## [What you are asked to do]
Each entry is to be retyped exactly as it appears, and each image is to be dropped.

## [Material to process]
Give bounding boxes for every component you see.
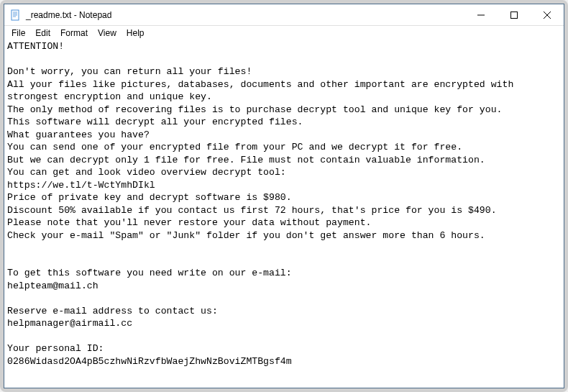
window-controls xyxy=(464,4,564,25)
menubar: File Edit Format View Help xyxy=(4,26,564,40)
menu-file[interactable]: File xyxy=(7,27,29,39)
menu-help[interactable]: Help xyxy=(122,27,149,39)
notepad-window: _readme.txt - Notepad xyxy=(4,4,564,388)
app-icon xyxy=(10,9,22,21)
close-button[interactable] xyxy=(531,4,564,26)
text-editor-area[interactable]: ATTENTION! Don't worry, you can return a… xyxy=(4,40,564,388)
minimize-icon xyxy=(477,12,485,19)
minimize-button[interactable] xyxy=(464,4,498,26)
window-title: _readme.txt - Notepad xyxy=(26,10,464,20)
close-icon xyxy=(544,12,551,19)
text-content: ATTENTION! Don't worry, you can return a… xyxy=(7,40,561,368)
svg-rect-6 xyxy=(511,12,518,19)
menu-format[interactable]: Format xyxy=(56,27,92,39)
maximize-button[interactable] xyxy=(498,4,531,26)
maximize-icon xyxy=(510,12,518,19)
menu-view[interactable]: View xyxy=(93,27,121,39)
titlebar: _readme.txt - Notepad xyxy=(4,4,564,26)
menu-edit[interactable]: Edit xyxy=(31,27,55,39)
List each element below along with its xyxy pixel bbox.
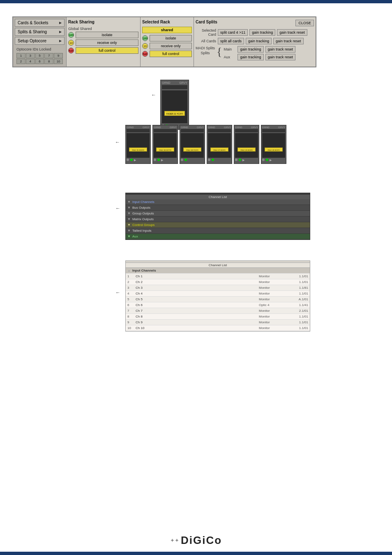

## [Result of the task]
Give bounding boxes for every component you see.
window-controls xyxy=(464,4,564,25)
menubar: File Edit Format View Help xyxy=(4,26,564,40)
menu-file[interactable]: File xyxy=(7,27,29,39)
menu-help[interactable]: Help xyxy=(122,27,149,39)
notepad-window: _readme.txt - Notepad xyxy=(4,4,564,388)
app-icon xyxy=(10,9,22,21)
close-button[interactable] xyxy=(531,4,564,26)
text-editor-area[interactable]: ATTENTION! Don't worry, you can return a… xyxy=(4,40,564,388)
minimize-icon xyxy=(477,12,485,19)
minimize-button[interactable] xyxy=(464,4,498,26)
window-title: _readme.txt - Notepad xyxy=(26,10,464,20)
close-icon xyxy=(544,12,551,19)
text-content: ATTENTION! Don't worry, you can return a… xyxy=(7,40,561,368)
svg-rect-6 xyxy=(511,12,518,19)
menu-format[interactable]: Format xyxy=(56,27,92,39)
maximize-button[interactable] xyxy=(498,4,531,26)
maximize-icon xyxy=(510,12,518,19)
menu-view[interactable]: View xyxy=(93,27,121,39)
titlebar: _readme.txt - Notepad xyxy=(4,4,564,26)
menu-edit[interactable]: Edit xyxy=(31,27,55,39)
List each element below along with its xyxy pixel bbox.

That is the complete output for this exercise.